I wish there was a way to correctly translate to words what I saw and felt in this short 10 days but I can’t. All I can say is “GO.”
(The images above we’re taken at the Ladybird Johnson Grove at Redwood National Park.)
Last Wednesday I had a shoot with my friend and tattoo artist, Shanna Keyes.It’s something we’ve been talking about for a while since our last shoot was 2 or 3 years ago or so now. But it always seemed like our schedules wouldn’t mesh or she just wanted to finish getting tattooed a bit more. Her ultimate goal is to be fully covered and she’s heading towards it quickly!
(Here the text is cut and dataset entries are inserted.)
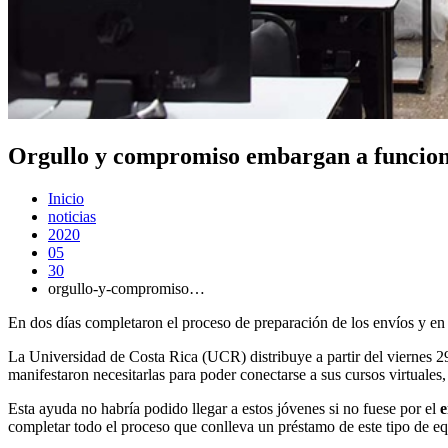
Orgullo y compromiso embargan a funcionar
Inicio
noticias
2020
05
30
orgullo-y-compromiso…
En dos días completaron el proceso de preparación de los envíos y en t
La Universidad de Costa Rica (UCR) distribuye a partir del viernes 29
manifestaron necesitarlas para poder conectarse a sus cursos virtuales
Esta ayuda no habría podido llegar a estos jóvenes si no fuese por el
e
completar todo el proceso que conlleva un préstamo de este tipo de e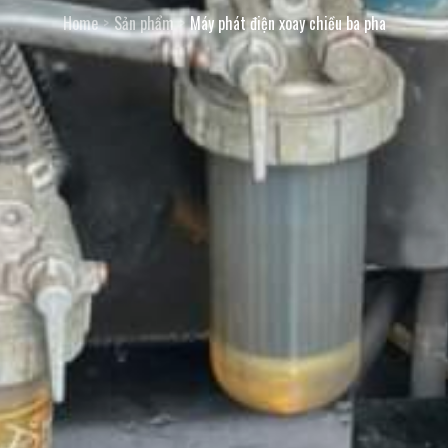
Home
Sản phẩm
Máy phát điện xoay chiều ba pha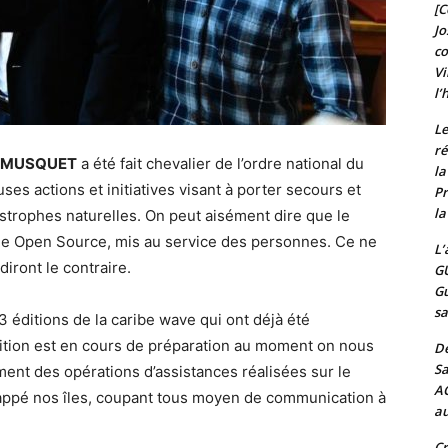
[C
Jo
c
Vi
l’
Le
ré
l MUSQUET
a été fait chevalier de l’ordre national du
l
s actions et initiatives visant à porter secours et
Pr
la
strophes naturelles. On peut aisément dire que le
ogie Open Source, mis au service des personnes. Ce ne
L’
iront le contraire.
G
Gu
sa
3 éditions de la caribe wave qui ont déjà été
édition est en cours de préparation au moment on nous
De
Sa
ment des opérations d’assistances réalisées sur le
A
frappé nos îles, coupant tous moyen de communication à
au
Cr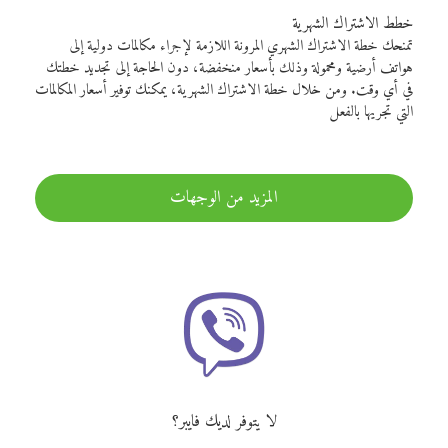
خطط الاشتراك الشهرية
تمنحك خطة الاشتراك الشهري المرونة اللازمة لإجراء مكالمات دولية إلى
هواتف أرضية ومحمولة وذلك بأسعار منخفضة، دون الحاجة إلى تجديد خطتك
في أي وقت. ومن خلال خطة الاشتراك الشهرية، يمكنك توفير أسعار المكالمات
التي تجريها بالفعل
المزيد من الوجهات
لا يتوفر لديك فايبر؟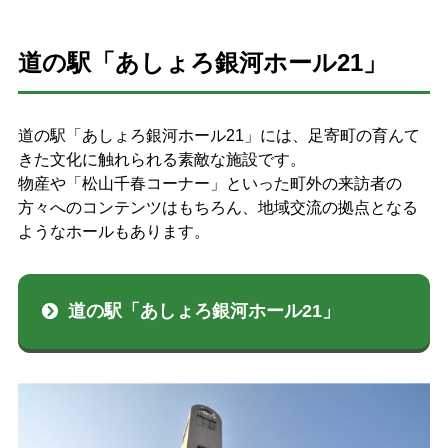
道の駅「あしょろ銀河ホール21」
道の駅「あしょろ銀河ホール21」には、足寄町の育んて
きた文化に触れられる素敵な施設です。
物産や「松山千春コーナー」といった町外の来訪者の
方々へのコンテンツはもちろん、地域交流の拠点となる
ようなホールもあります。
道の駅「あしょろ銀河ホール21」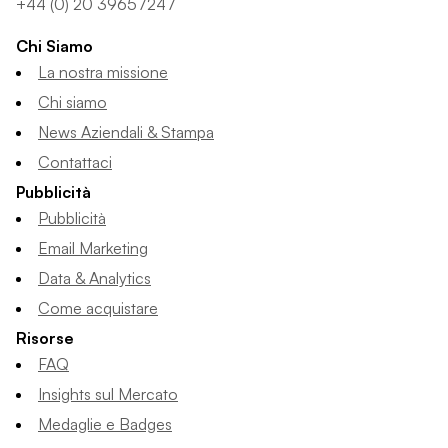
+44 (0) 20 39657247
Chi Siamo
La nostra missione
Chi siamo
News Aziendali & Stampa
Contattaci
Pubblicità
Pubblicità
Email Marketing
Data & Analytics
Come acquistare
Risorse
FAQ
Insights sul Mercato
Medaglie e Badges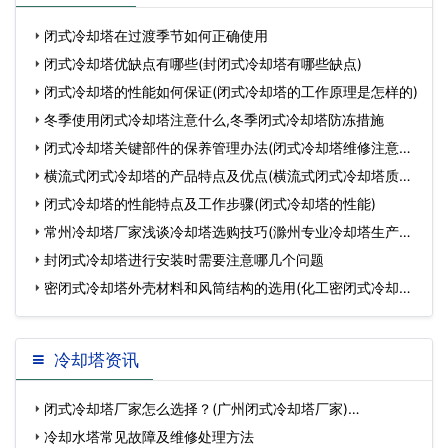
事项有哪些…
事项(冷却塔外壳材质
闭式冷却塔在过渡季节如何正确使用
闭式冷却塔优缺点有哪些(封闭式冷却塔有哪些缺点)
闭式冷却塔的性能如何保证(闭式冷却塔的工作原理是怎样的)
冬季使用闭式冷却塔注意什么,冬季闭式冷却塔防冻措施
闭式冷却塔关键部件的保养管理办法(闭式冷却塔维修注意事
项
横流式闭式冷却塔的产品特点及优点(横流式闭式冷却塔质量
好
闭式冷却塔的性能特点及工作步骤(闭式冷却塔的性能)
常州冷却塔厂家浅谈冷却塔选购技巧(滁州专业冷却塔生产厂
家
封闭式冷却塔进行安装时需要注意哪几个问题
密闭式冷却塔外壳材料和风筒结构的选用(化工密闭式冷却塔
定
冷却塔资讯
闭式冷却塔厂家怎么选择？(广州闭式冷却塔厂家)…
冷却水塔常见故障及维修处理方法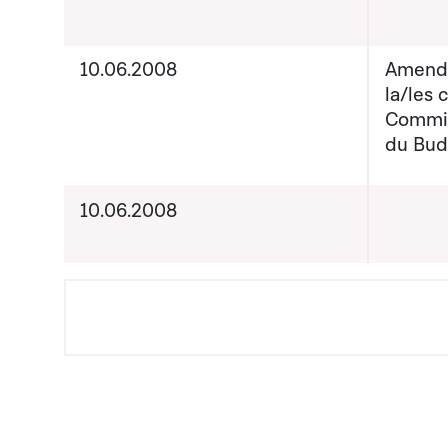
10.06.2008
Amende
la/les 
Commis
du Bud
10.06.2008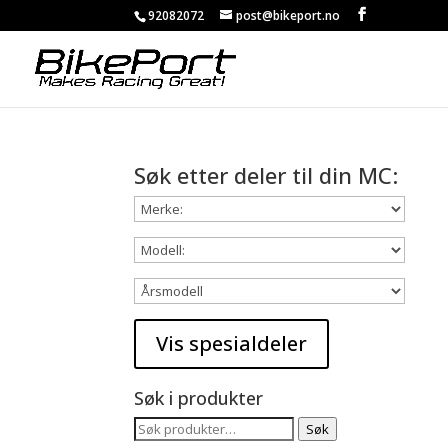
92082072
post@bikeport.no
Søk etter deler til din MC:
Søk i produkter
Søk
Søk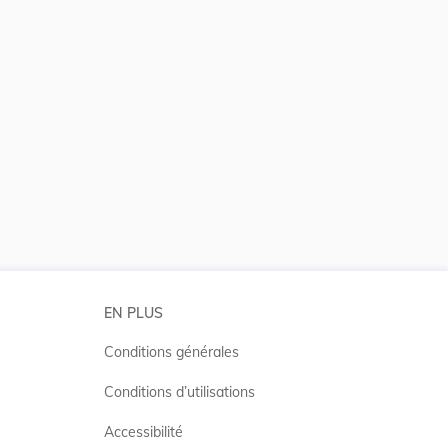
 la taille du texte
EN PLUS
Conditions générales
Conditions d’utilisations
Accessibilité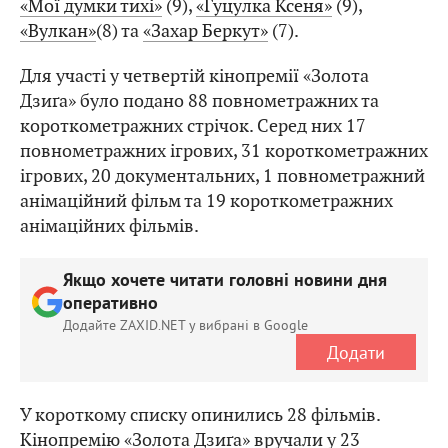
«Мої думки тихі»
(9),
«Гуцулка Ксеня»
(9),
«Вулкан»
(8) та
«Захар Беркут»
(7).
Для участі у четвертій кінопремії «Золота
Дзиґа» було подано 88 повнометражних та
короткометражних стрічок. Серед них 17
повнометражних ігрових, 31 короткометражних
ігрових, 20 документальних, 1 повнометражний
анімаційний фільм та 19 короткометражних
анімаційних фільмів.
Якщо хочете читати головні новини дня
оперативно
Додайте ZAXID.NET у вибрані в Google
Додати
У короткому списку опинились 28 фільмів.
Кінопремію «Золота Дзиґа» вручали у 23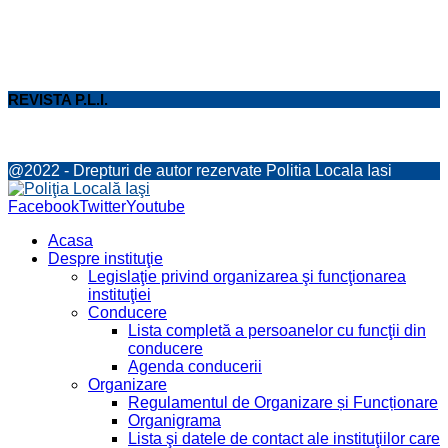
REVISTA P.L.I.
@2022 - Drepturi de autor rezervate Politia Locala Iasi
Facebook
Twitter
Youtube
Acasa
Despre instituţie
Legislaţie privind organizarea şi funcţionarea
instituţiei
Conducere
Lista completă a persoanelor cu funcţii din
conducere
Agenda conducerii
Organizare
Regulamentul de Organizare și Funcționare
Organigrama
Lista şi datele de contact ale instituţiilor care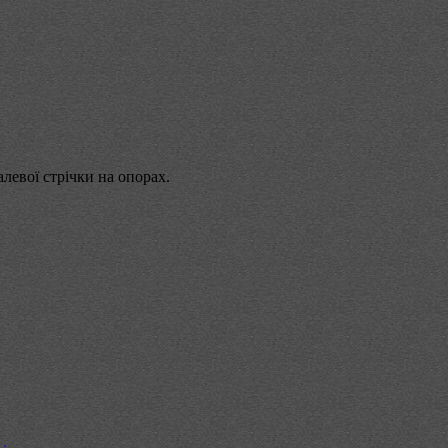
алевої стрічки на опорах.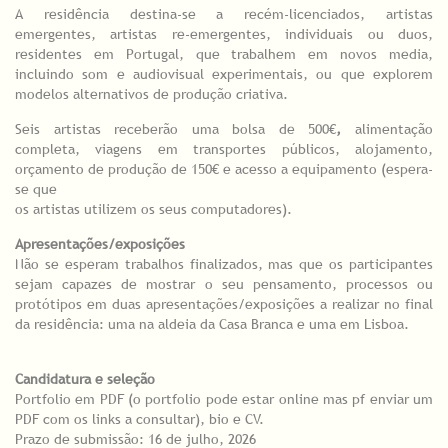
A residência destina-se a recém-licenciados, artistas
emergentes, artistas re-emergentes, individuais ou duos,
residentes em Portugal, que trabalhem em novos media,
incluindo som e audiovisual experimentais, ou que explorem
modelos alternativos de produção criativa.
Seis artistas receberão uma bolsa de 500€
,
alimentação
completa, viagens em transportes públicos, alojamento,
orçamento de produção de 150€ e acesso a equipamento (espera-
se que
os artistas utilizem os seus computadores).
Apresentações/exposições
Não se esperam trabalhos finalizados, mas que os participantes
sejam capazes de mostrar o seu pensamento, processos ou
protótipos em duas apresentações/exposições a realizar no final
da residência: uma na aldeia da Casa Branca e uma em Lisboa.
Candidatura e seleção
Portfolio em PDF (o portfolio pode estar online mas pf enviar um
PDF com os links a consultar), bio e CV.
Prazo de submissão: 16 de julho, 2026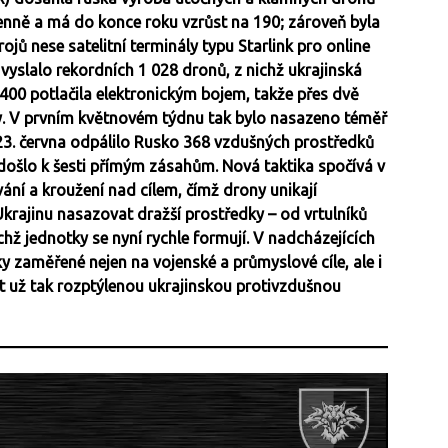
nně a má do konce roku vzrůst na 190; zároveň byla
ojů nese satelitní terminály typu Starlink pro online
yslalo rekordních 1 028 dronů, z nichž ukrajinská
 400 potlačila elektronickým bojem, takže přes dvě
y. V prvním květnovém týdnu tak bylo nasazeno téměř
3. června odpálilo Rusko 368 vzdušných prostředků
 došlo k šesti přímým zásahům. Nová taktika spočívá v
ní a kroužení nad cílem, čímž drony unikají
krajinu nasazovat dražší prostředky – od vrtulníků
chž jednotky se nyní rychle formují. V nadcházejících
y zaměřené nejen na vojenské a průmyslové cíle, ale i
at už tak rozptýlenou ukrajinskou protivzdušnou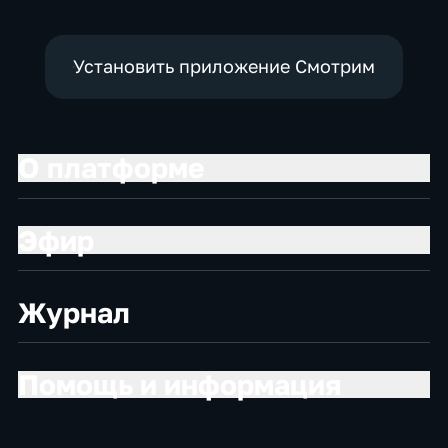
Установить приложение Смотрим
О платформе
Эфир
Журнал
Помощь и информация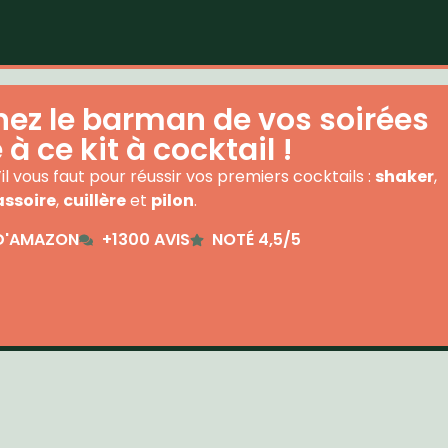
ez le barman de vos soirées
à ce kit à cocktail !
il vous faut pour réussir vos premiers cocktails :
shaker
,
assoire
,
cuillère
et
pilon
.
D'AMAZON
+1300 AVIS
NOTÉ 4,5/5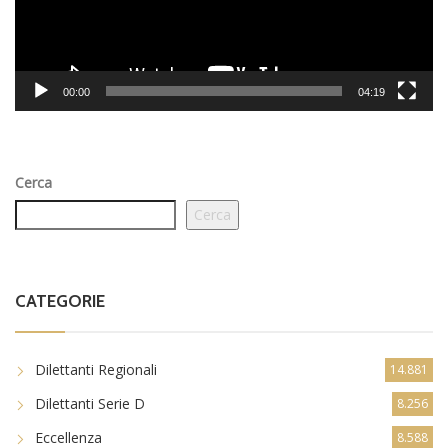
00:00
04:19
Cerca
Cerca
CATEGORIE
Dilettanti Regionali
14.881
Dilettanti Serie D
8.256
Eccellenza
8.588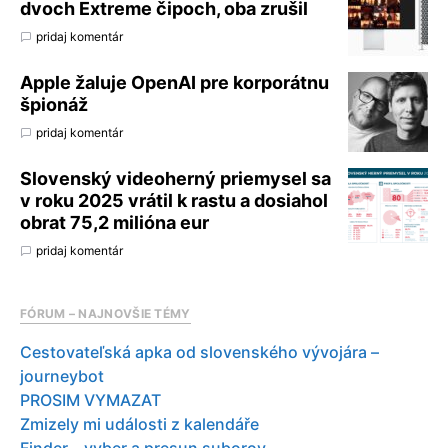
dvoch Extreme čipoch, oba zrušil
pridaj komentár
Apple žaluje OpenAI pre korporátnu
špionáž
pridaj komentár
Slovenský videoherný priemysel sa
v roku 2025 vrátil k rastu a dosiahol
obrat 75,2 milióna eur
pridaj komentár
FÓRUM – NAJNOVŠIE TÉMY
Cestovateľská apka od slovenského vývojára –
journeybot
PROSIM VYMAZAT
Zmizely mi události z kalendáře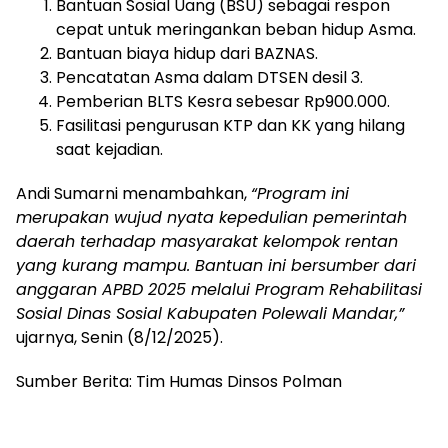
Bantuan Sosial Uang (BSU) sebagai respon
cepat untuk meringankan beban hidup Asma.
Bantuan biaya hidup dari BAZNAS.
Pencatatan Asma dalam DTSEN desil 3.
Pemberian BLTS Kesra sebesar Rp900.000.
Fasilitasi pengurusan KTP dan KK yang hilang
saat kejadian.
Andi Sumarni menambahkan,
“Program ini
merupakan wujud nyata kepedulian pemerintah
daerah terhadap masyarakat kelompok rentan
yang kurang mampu. Bantuan ini bersumber dari
anggaran APBD 2025 melalui Program Rehabilitasi
Sosial Dinas Sosial Kabupaten Polewali Mandar,”
ujarnya, Senin (8/12/2025).
Sumber Berita: Tim Humas Dinsos Polman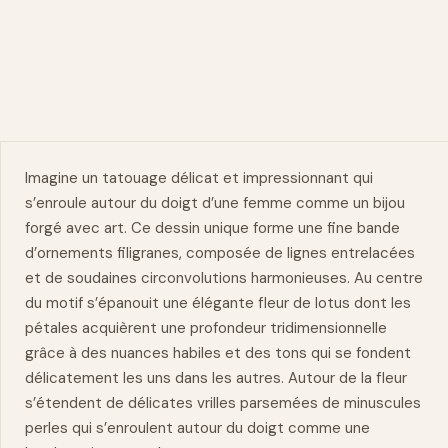
Imagine un tatouage délicat et impressionnant qui
s’enroule autour du doigt d’une femme comme un bijou
forgé avec art. Ce
dessin
unique forme une fine bande
d’ornements filigranes, composée de lignes entrelacées
et de soudaines circonvolutions harmonieuses. Au centre
du motif s’épanouit une élégante fleur de lotus dont les
pétales acquièrent une profondeur tridimensionnelle
grâce à des nuances habiles et des tons qui se fondent
délicatement les uns dans les autres. Autour de la fleur
s’étendent de délicates vrilles parsemées de minuscules
perles qui s’enroulent autour du doigt comme une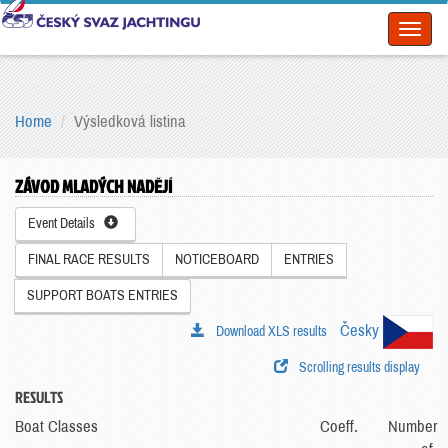
Toggl
naviga
Home
Výsledková listina
ZÁVOD MLADÝCH NADĚJÍ
Event Details
FINAL RACE RESULTS
NOTICEBOARD
ENTRIES
SUPPORT BOATS ENTRIES
Česky
Download XLS results
Scrolling results display
RESULTS
Boat Classes
Coeff.
Number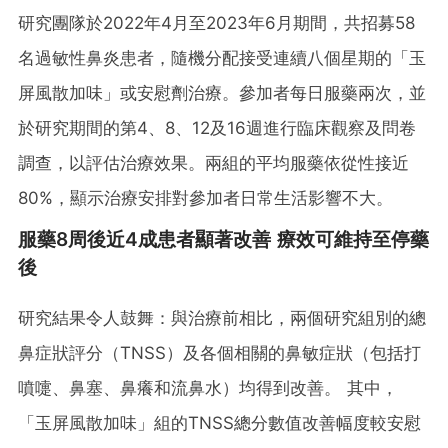
研究團隊於2022年4月至2023年6月期間，共招募58
名過敏性鼻炎患者，隨機分配接受連續八個星期的「玉
屏風散加味」或安慰劑治療。參加者每日服藥兩次，並
於研究期間的第4、8、12及16週進行臨床觀察及問卷
調查，以評估治療效果。兩組的平均服藥依從性接近
80%，顯示治療安排對參加者日常生活影響不大。
服藥8周後近4成患者顯著改善 療效可維持至停藥
後
研究結果令人鼓舞：與治療前相比，兩個研究組別的總
鼻症狀評分（TNSS）及各個相關的鼻敏症狀（包括打
噴嚏、鼻塞、鼻癢和流鼻水）均得到改善。 其中，
「玉屏風散加味」組的TNSS總分數值改善幅度較安慰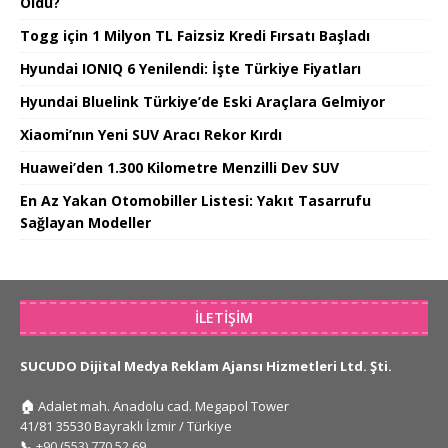
Oldu?
Togg için 1 Milyon TL Faizsiz Kredi Fırsatı Başladı
Hyundai IONIQ 6 Yenilendi: İşte Türkiye Fiyatları
Hyundai Bluelink Türkiye’de Eski Araçlara Gelmiyor
Xiaomi’nın Yeni SUV Aracı Rekor Kırdı
Huawei’den 1.300 Kilometre Menzilli Dev SUV
En Az Yakan Otomobiller Listesi: Yakıt Tasarrufu
Sağlayan Modeller
İLETIŞIM
SUCUDO Dijital Medya Reklam Ajansı Hizmetleri Ltd. Şti.
🏠
Adalet mah. Anadolu cad. Megapol Tower
41/81 35530 Bayraklı İzmir / Türkiye
📞
+90 (553) 770 52 69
The little shoot was fun and took place at her apartment where her new kitty cat Shiloh kept getting cameos. I’m a HUGE cat person so put a cat and a pretty tattooed girl in front of my lens and it’s like I’ve won the lottery. :) See more of my favorites from this shoot at my Flickr!
Lastly, if you’re in Colorado Springs and want a tattoo, see Shanna at Pens and Needles!
Earlier this week, I traveled to Omaha to watch my youngest cousin, Rachel compete in the Olympic Swimming Trials. I was planning to be there about 3 days or so to watch her swim and then spend a little time with my family as well as a friend who would coincidentally be there at the very same time for work. Unfortunately, the Waldo Canyon Fire here in Colorado Springs cut my trip short and I got an earlier flight home in case my neighborhood (which was only mere miles from the fire) was to be evacuated. Fortunately, that didn’t happen but I’m completely bummed my time with friends and family was cut short. It’s not often we all get to see each other. Rachel didn’t qualify in her race on Tuesday but she has another shot on Sunday so please help me in sending positive thoughts her way!
(and hey, at least now I can say I’ve been to Nebraska…oh, AND Iowa!)